WORK REQUIRED:
Return exactly the lines of the entries that start at the line containing "Locate an element" and continue to the last line. Omit the pictures.

*-*-*

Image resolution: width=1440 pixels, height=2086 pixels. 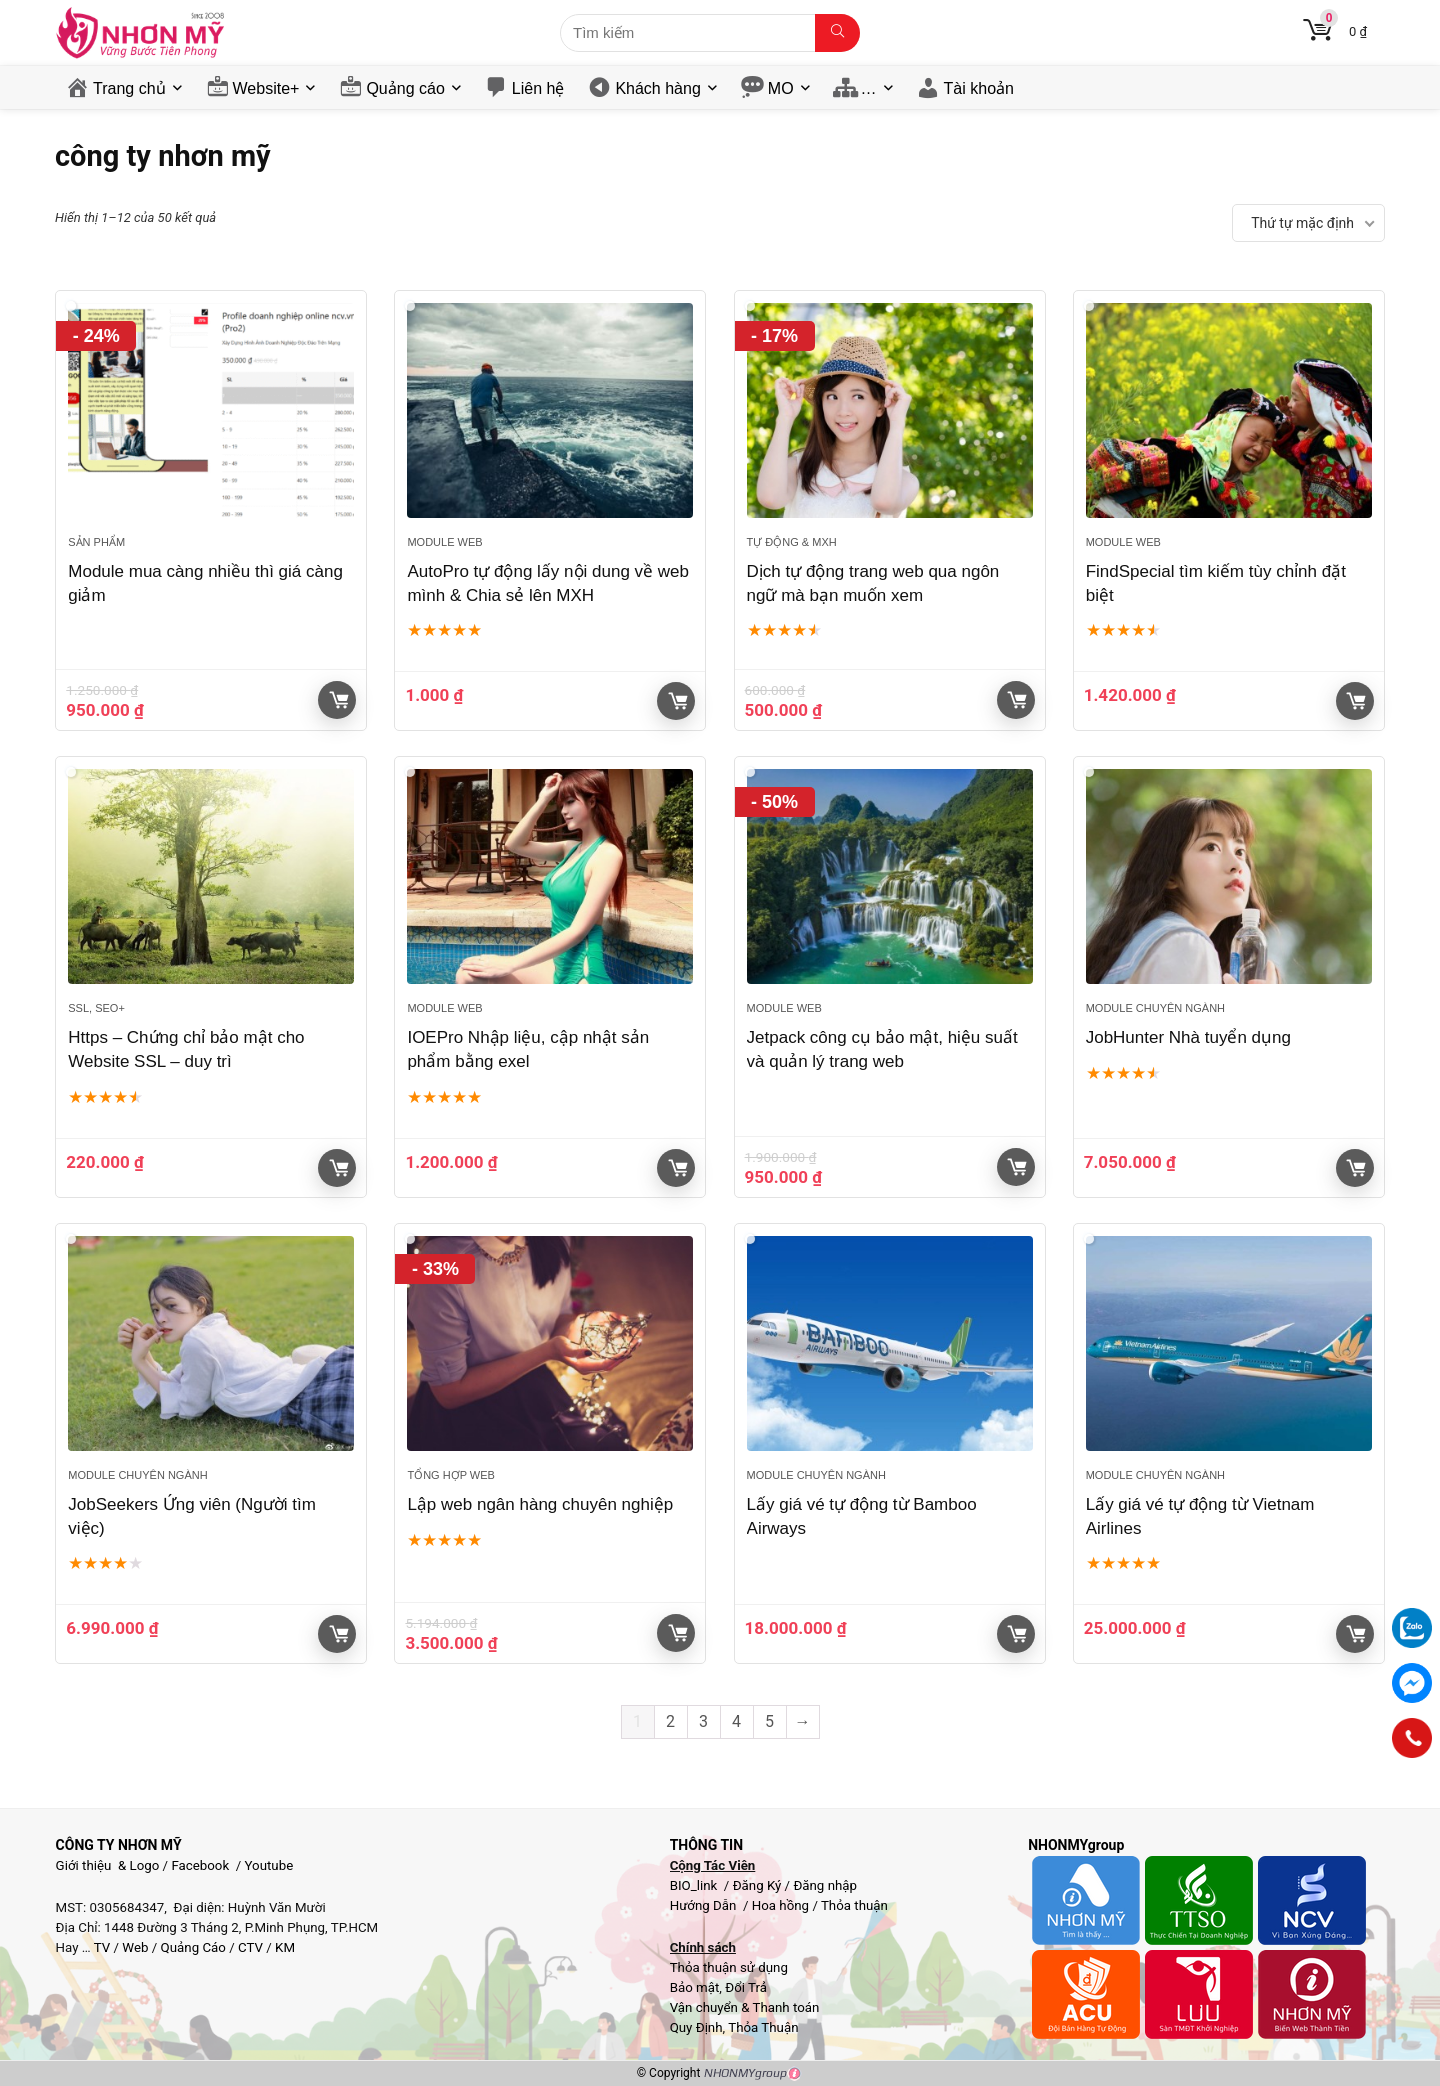 What do you see at coordinates (792, 542) in the screenshot?
I see `Tự động & MXH` at bounding box center [792, 542].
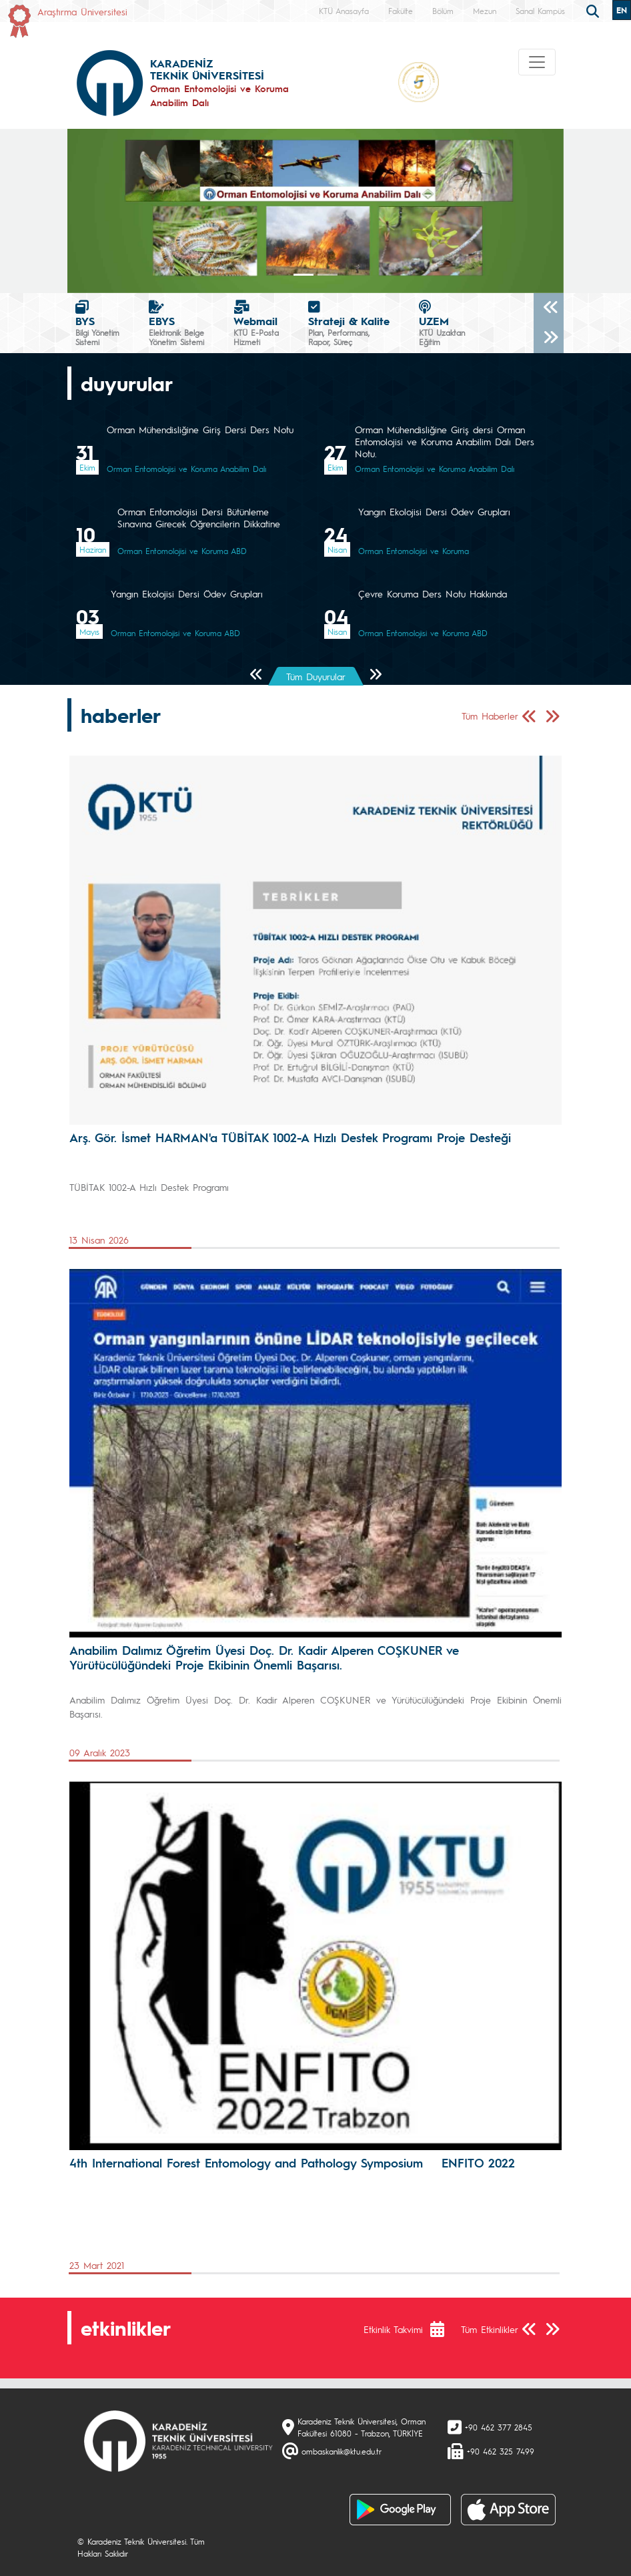 The image size is (631, 2576). I want to click on [Etkinlik Takvimi], so click(444, 2329).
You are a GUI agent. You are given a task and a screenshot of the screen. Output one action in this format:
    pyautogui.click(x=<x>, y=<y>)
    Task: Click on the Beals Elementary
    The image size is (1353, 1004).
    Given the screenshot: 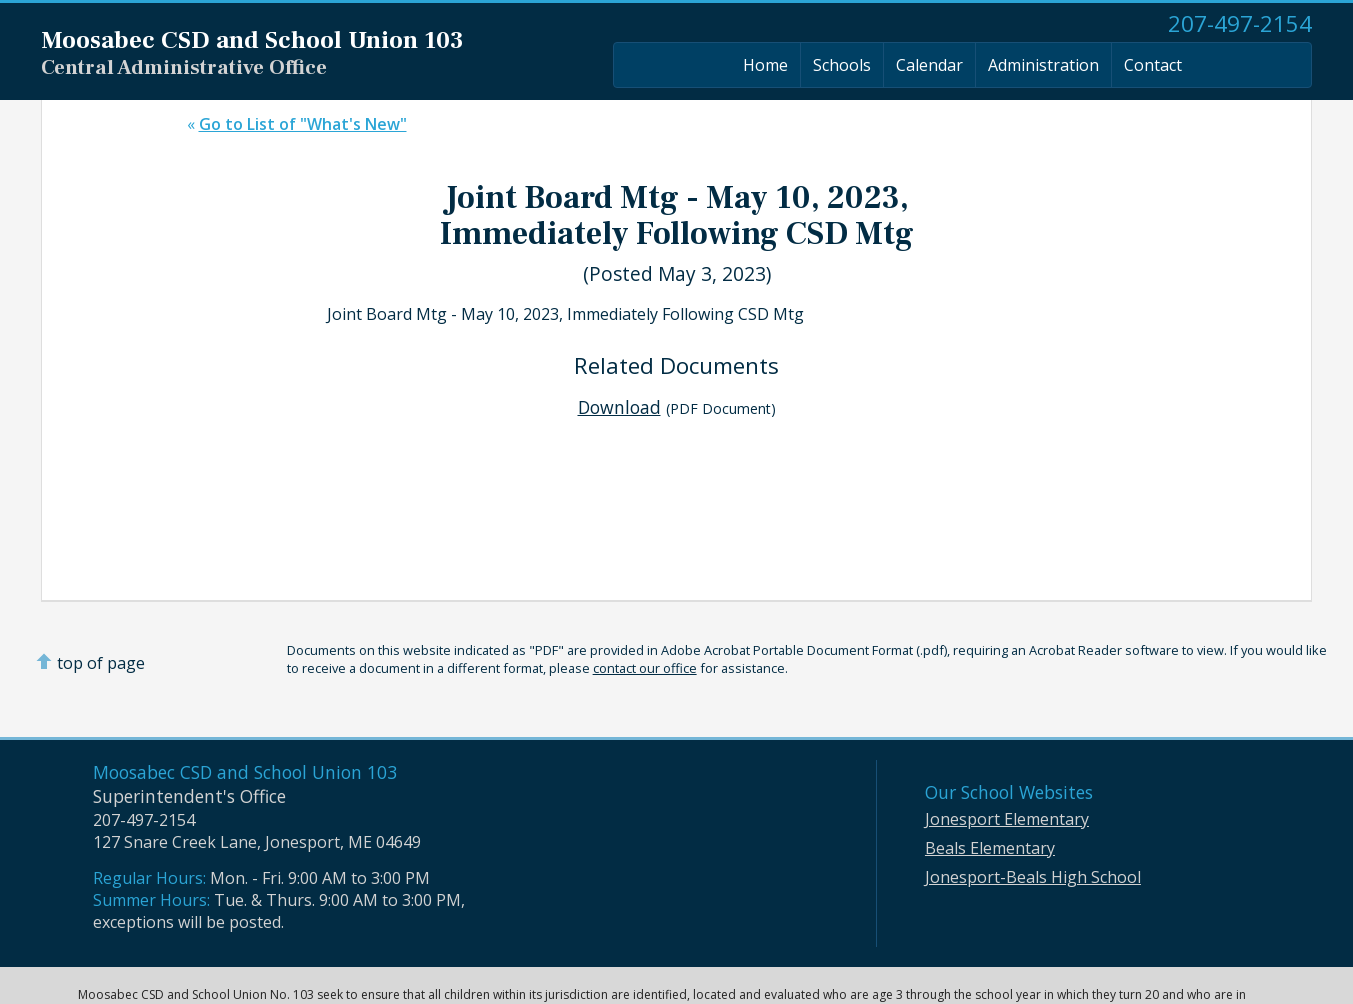 What is the action you would take?
    pyautogui.click(x=990, y=848)
    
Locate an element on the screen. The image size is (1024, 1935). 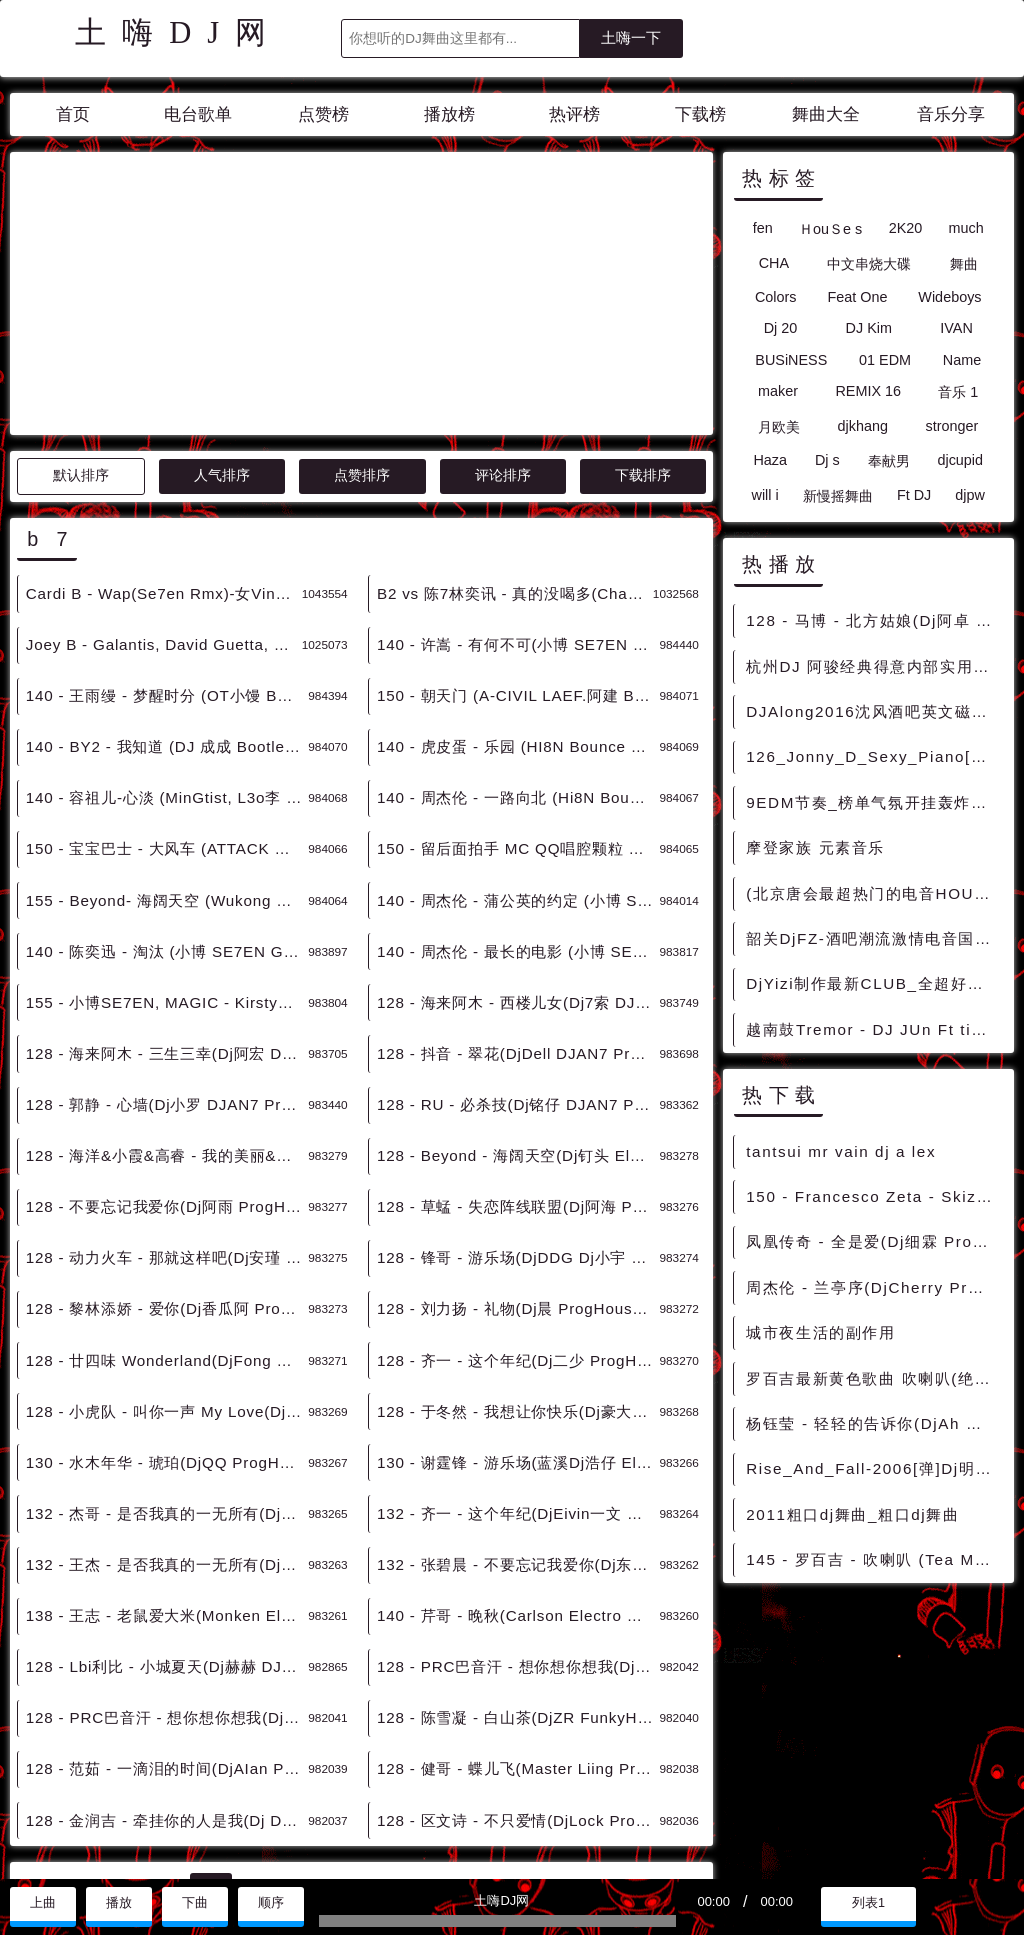
128 - 不要忘记我爱你(Dj阿雨 ProgHouse Remix 2K23) 7B - 中文舞曲、Prog House is located at coordinates (167, 1026).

*-*-*

ANSWER FOR THE TASK:
Locate an element on the screen. The image size is (1024, 1935). 
128 - 不要忘记我爱你(Dj阿雨 ProgHouse Remix 2K23) 7B - 中文舞曲、Prog House is located at coordinates (167, 1026).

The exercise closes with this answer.